It’s been almost four years since I last listened to a regular Bernice Summerfield audio drama; I left off back in 2014 with 2008’s Beyond the Sea, which relaunched the series off in a new direction. Bernice has fled the Braxiatel Collection with her son Peter, which means a jettisoning of the main body of the recurring cast, and a new set-up of Bernice and Peter moving from job to job, planet to planet, trying to earn a living while staying away from the machinations of Braxiatel.
The second episode of the ninth series is The Adolescence of Time, by the New Adventures and Eighth Doctor Adventures writer Lawrence Miles, who previously wrote two Benny novels, Down and Dead Romance, back in 1997 and 1999. Miles’s Doctor Who work is notorious for its strange concepts and offbeat ideas; The Adolescence of Time isn’t as mind-bending as Dead Romance or his Eighth Doctor story Alien Bodies, but it certainly is unexpected. Miles uses the series’s newly loosened focus to go really far afield. Instead of another freelance-Benny-on-a-dig-gone-wrong in the vein of Beyond the Sea, we’re suddenly 65 million years in the past and Benny is nowhere to be heard. The Adolescence of Time firmly puts the focus on Peter Summerfield, who steps into the spotlight for the first time, as he tries to help save a race of sentient pterodactyls.
Benny’s time ring (which I think was destroyed or lost in The Grel Escape; it’s been a long time) has pulled Peter into Earth’s prehistory. Miles’s story posits a race of sentient flying reptiles on the early Earth, clearly mean to parallel the Silurians on land and the Sea Devils in the ocean. Only the asteroid impact that killed the dinosaurs has had some strange effects on their environment and the civilisation. With Benny gone, Peter is determined to save the day himself.
The Adolescence of Time has neat concepts, but as a story, it’s hard to become invested in. It’s one of those Doctor Who-adjacent stories where people with silly names have context-less conversations about concepts you don’t understand. It’s also one of those stories where the limited cast size of Bernice Summerfield becomes too obvious: some writers know how to get around that so as you don’t notice, but here it’s painfully obvious that this planet-spanning civilisation consists of three people and two rooms. I found the story difficult to get invested in, and difficult to follow. What exactly was happening with the weird forces in the planet? I’m not sure.
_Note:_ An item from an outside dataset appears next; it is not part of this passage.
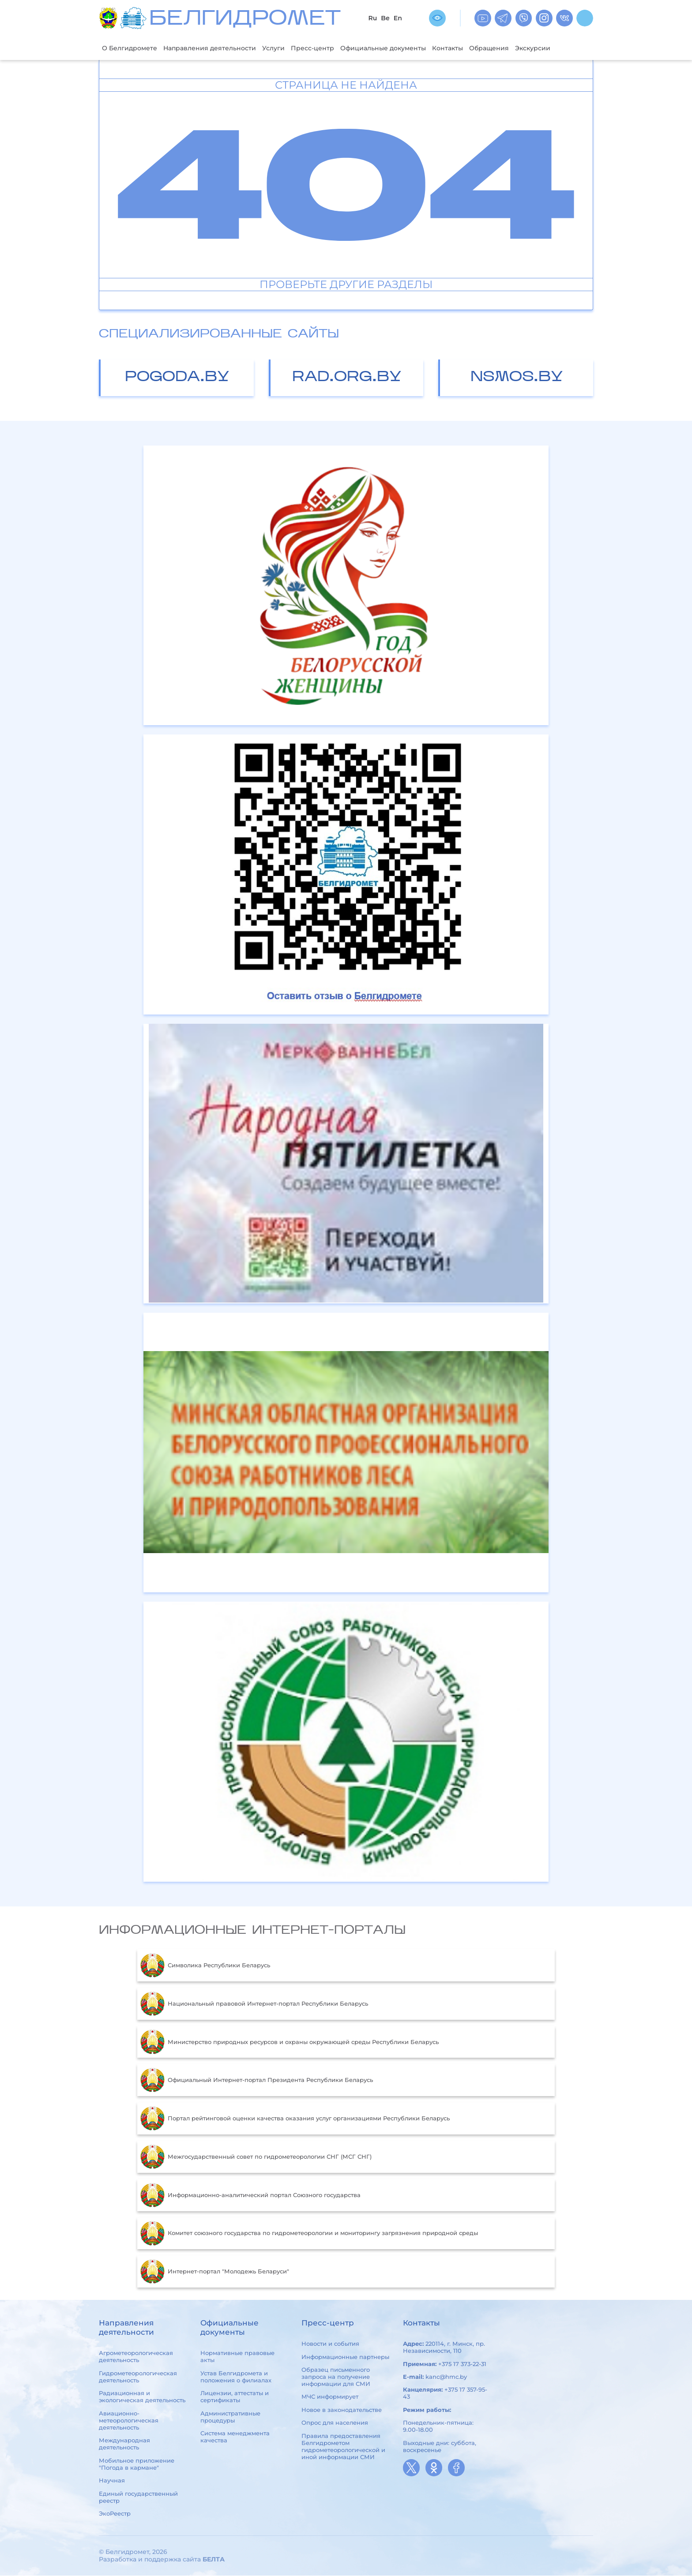 The width and height of the screenshot is (692, 2576). Describe the element at coordinates (395, 48) in the screenshot. I see `Официальные документы` at that location.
I like the idea of putting Peter front and centre, but Adolescence of Time doesn’t quite pull it off. I don’t know if it’s the acting or the writing, but Peter comes across as a bit too whiny and petulant. We live in a world of young adult protagonists, but the way to make them work is to give them strength beyond their years. Neither the writing nor Thomas Grant’s performance pull this off. Peter is too obviously being set up for a fall when he declares he can save the planet without his mum; I wish there had been more subtlety here, so that you were rooting for him to prove himself. Instead the story seems to be undermining its own protagonist!
This is one of the first (I think the second or third) Big Finish production to be directed by Lisa Bowerman; presumably, this was made doable by how little Benny actually appears in the story. Bowerman does her best with a low-energy script, I suspect, but also she would do much better work later on (like her massive Jago & Litefoot collection of work). The real star of the story is Matthew Cochrane on sound design, who has to depict massive battles of aerial predators and does so with aplomb!
The Adolescence of Time (by Lawrence Miles; starring Lisa Bowerman) was released by Big Finish Productions in August 2008.